*** Material for the task ***

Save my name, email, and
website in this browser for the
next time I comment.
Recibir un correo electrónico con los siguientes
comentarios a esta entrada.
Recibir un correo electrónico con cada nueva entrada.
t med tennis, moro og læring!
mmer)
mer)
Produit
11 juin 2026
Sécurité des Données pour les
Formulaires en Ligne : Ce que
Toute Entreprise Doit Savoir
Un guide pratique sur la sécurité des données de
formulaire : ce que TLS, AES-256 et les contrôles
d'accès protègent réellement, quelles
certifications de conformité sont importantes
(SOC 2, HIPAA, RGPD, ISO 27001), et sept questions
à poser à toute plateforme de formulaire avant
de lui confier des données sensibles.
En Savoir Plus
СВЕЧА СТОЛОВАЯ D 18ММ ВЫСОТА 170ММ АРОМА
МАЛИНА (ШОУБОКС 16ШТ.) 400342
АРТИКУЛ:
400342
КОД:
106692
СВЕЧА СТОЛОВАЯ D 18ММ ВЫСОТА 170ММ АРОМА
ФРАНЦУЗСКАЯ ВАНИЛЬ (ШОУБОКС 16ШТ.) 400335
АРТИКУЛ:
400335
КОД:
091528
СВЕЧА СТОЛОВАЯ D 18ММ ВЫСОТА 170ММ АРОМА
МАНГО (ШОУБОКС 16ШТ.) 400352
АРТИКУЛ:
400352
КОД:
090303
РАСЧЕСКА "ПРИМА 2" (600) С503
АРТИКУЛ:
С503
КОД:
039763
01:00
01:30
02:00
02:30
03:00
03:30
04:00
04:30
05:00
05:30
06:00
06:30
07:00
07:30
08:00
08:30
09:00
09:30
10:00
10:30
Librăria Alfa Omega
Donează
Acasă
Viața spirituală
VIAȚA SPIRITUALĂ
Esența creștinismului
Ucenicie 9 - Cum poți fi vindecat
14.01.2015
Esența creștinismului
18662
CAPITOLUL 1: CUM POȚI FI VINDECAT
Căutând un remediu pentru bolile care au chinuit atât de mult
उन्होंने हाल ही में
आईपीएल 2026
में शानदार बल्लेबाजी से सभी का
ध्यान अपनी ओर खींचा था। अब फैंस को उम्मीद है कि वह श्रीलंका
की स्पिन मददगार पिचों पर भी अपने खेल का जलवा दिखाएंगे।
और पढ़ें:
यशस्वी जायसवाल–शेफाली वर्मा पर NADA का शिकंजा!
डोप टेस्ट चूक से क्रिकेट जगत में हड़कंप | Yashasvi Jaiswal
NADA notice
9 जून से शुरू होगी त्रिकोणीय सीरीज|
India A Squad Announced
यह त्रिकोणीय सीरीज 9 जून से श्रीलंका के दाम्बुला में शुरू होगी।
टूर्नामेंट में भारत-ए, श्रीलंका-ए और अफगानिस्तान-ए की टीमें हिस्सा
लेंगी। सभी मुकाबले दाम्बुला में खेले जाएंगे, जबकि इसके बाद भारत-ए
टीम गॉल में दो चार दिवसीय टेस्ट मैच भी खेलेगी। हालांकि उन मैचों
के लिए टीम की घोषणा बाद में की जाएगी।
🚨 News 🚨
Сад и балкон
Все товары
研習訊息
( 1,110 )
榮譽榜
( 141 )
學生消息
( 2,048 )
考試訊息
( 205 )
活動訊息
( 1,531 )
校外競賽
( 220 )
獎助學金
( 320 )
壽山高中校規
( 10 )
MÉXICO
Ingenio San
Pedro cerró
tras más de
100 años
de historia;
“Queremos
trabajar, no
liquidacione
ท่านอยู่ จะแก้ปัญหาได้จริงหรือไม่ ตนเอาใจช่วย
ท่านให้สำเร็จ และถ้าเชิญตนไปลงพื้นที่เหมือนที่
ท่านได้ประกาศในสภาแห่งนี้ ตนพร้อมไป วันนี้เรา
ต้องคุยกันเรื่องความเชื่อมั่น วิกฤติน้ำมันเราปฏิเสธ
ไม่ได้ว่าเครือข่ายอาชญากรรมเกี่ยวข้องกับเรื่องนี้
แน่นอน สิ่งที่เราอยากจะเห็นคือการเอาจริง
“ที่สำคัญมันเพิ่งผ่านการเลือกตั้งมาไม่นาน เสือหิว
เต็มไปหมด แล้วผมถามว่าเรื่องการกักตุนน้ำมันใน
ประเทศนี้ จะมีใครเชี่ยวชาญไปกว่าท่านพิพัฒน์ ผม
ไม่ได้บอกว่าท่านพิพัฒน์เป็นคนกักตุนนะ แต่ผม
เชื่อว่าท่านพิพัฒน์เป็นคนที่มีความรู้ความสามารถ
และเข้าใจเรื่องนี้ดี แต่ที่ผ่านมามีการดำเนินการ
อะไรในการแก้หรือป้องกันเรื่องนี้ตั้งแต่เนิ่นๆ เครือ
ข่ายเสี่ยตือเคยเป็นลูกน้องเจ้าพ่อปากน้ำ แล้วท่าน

*** End of Material for the task ***

→ Task statement
Reproduce the records exactly, keeping every line.

→ Task solution
Save my name, email, and
website in this browser for the
next time I comment.
Recibir un correo electrónico con los siguientes
comentarios a esta entrada.
Recibir un correo electrónico con cada nueva entrada.
t med tennis, moro og læring!
mmer)
mer)
Produit
11 juin 2026
Sécurité des Données pour les
Formulaires en Ligne : Ce que
Toute Entreprise Doit Savoir
Un guide pratique sur la sécurité des données de
formulaire : ce que TLS, AES-256 et les contrôles
d'accès protègent réellement, quelles
certifications de conformité sont importantes
(SOC 2, HIPAA, RGPD, ISO 27001), et sept questions
à poser à toute plateforme de formulaire avant
de lui confier des données sensibles.
En Savoir Plus
СВЕЧА СТОЛОВАЯ D 18ММ ВЫСОТА 170ММ АРОМА
МАЛИНА (ШОУБОКС 16ШТ.) 400342
АРТИКУЛ:
400342
КОД:
106692
СВЕЧА СТОЛОВАЯ D 18ММ ВЫСОТА 170ММ АРОМА
ФРАНЦУЗСКАЯ ВАНИЛЬ (ШОУБОКС 16ШТ.) 400335
АРТИКУЛ:
400335
КОД:
091528
СВЕЧА СТОЛОВАЯ D 18ММ ВЫСОТА 170ММ АРОМА
МАНГО (ШОУБОКС 16ШТ.) 400352
АРТИКУЛ:
400352
КОД:
090303
РАСЧЕСКА "ПРИМА 2" (600) С503
АРТИКУЛ:
С503
КОД:
039763
01:00
01:30
02:00
02:30
03:00
03:30
04:00
04:30
05:00
05:30
06:00
06:30
07:00
07:30
08:00
08:30
09:00
09:30
10:00
10:30
Librăria Alfa Omega
Donează
Acasă
Viața spirituală
VIAȚA SPIRITUALĂ
Esența creștinismului
Ucenicie 9 - Cum poți fi vindecat
14.01.2015
Esența creștinismului
18662
CAPITOLUL 1: CUM POȚI FI VINDECAT
Căutând un remediu pentru bolile care au chinuit atât de mult
उन्होंने हाल ही में
आईपीएल 2026
में शानदार बल्लेबाजी से सभी का
ध्यान अपनी ओर खींचा था। अब फैंस को उम्मीद है कि वह श्रीलंका
की स्पिन मददगार पिचों पर भी अपने खेल का जलवा दिखाएंगे।
और पढ़ें:
यशस्वी जायसवाल–शेफाली वर्मा पर NADA का शिकंजा!
डोप टेस्ट चूक से क्रिकेट जगत में हड़कंप | Yashasvi Jaiswal
NADA notice
9 जून से शुरू होगी त्रिकोणीय सीरीज|
India A Squad Announced
यह त्रिकोणीय सीरीज 9 जून से श्रीलंका के दाम्बुला में शुरू होगी।
टूर्नामेंट में भारत-ए, श्रीलंका-ए और अफगानिस्तान-ए की टीमें हिस्सा
लेंगी। सभी मुकाबले दाम्बुला में खेले जाएंगे, जबकि इसके बाद भारत-ए
टीम गॉल में दो चार दिवसीय टेस्ट मैच भी खेलेगी। हालांकि उन मैचों
के लिए टीम की घोषणा बाद में की जाएगी।
🚨 News 🚨
Сад и балкон
Все товары
研習訊息
( 1,110 )
榮譽榜
( 141 )
學生消息
( 2,048 )
考試訊息
( 205 )
活動訊息
( 1,531 )
校外競賽
( 220 )
獎助學金
( 320 )
壽山高中校規
( 10 )
MÉXICO
Ingenio San
Pedro cerró
tras más de
100 años
de historia;
“Queremos
trabajar, no
liquidacione
ท่านอยู่ จะแก้ปัญหาได้จริงหรือไม่ ตนเอาใจช่วย
ท่านให้สำเร็จ และถ้าเชิญตนไปลงพื้นที่เหมือนที่
ท่านได้ประกาศในสภาแห่งนี้ ตนพร้อมไป วันนี้เรา
ต้องคุยกันเรื่องความเชื่อมั่น วิกฤติน้ำมันเราปฏิเสธ
ไม่ได้ว่าเครือข่ายอาชญากรรมเกี่ยวข้องกับเรื่องนี้
แน่นอน สิ่งที่เราอยากจะเห็นคือการเอาจริง
“ที่สำคัญมันเพิ่งผ่านการเลือกตั้งมาไม่นาน เสือหิว
เต็มไปหมด แล้วผมถามว่าเรื่องการกักตุนน้ำมันใน
ประเทศนี้ จะมีใครเชี่ยวชาญไปกว่าท่านพิพัฒน์ ผม
ไม่ได้บอกว่าท่านพิพัฒน์เป็นคนกักตุนนะ แต่ผม
เชื่อว่าท่านพิพัฒน์เป็นคนที่มีความรู้ความสามารถ
และเข้าใจเรื่องนี้ดี แต่ที่ผ่านมามีการดำเนินการ
อะไรในการแก้หรือป้องกันเรื่องนี้ตั้งแต่เนิ่นๆ เครือ
ข่ายเสี่ยตือเคยเป็นลูกน้องเจ้าพ่อปากน้ำ แล้วท่าน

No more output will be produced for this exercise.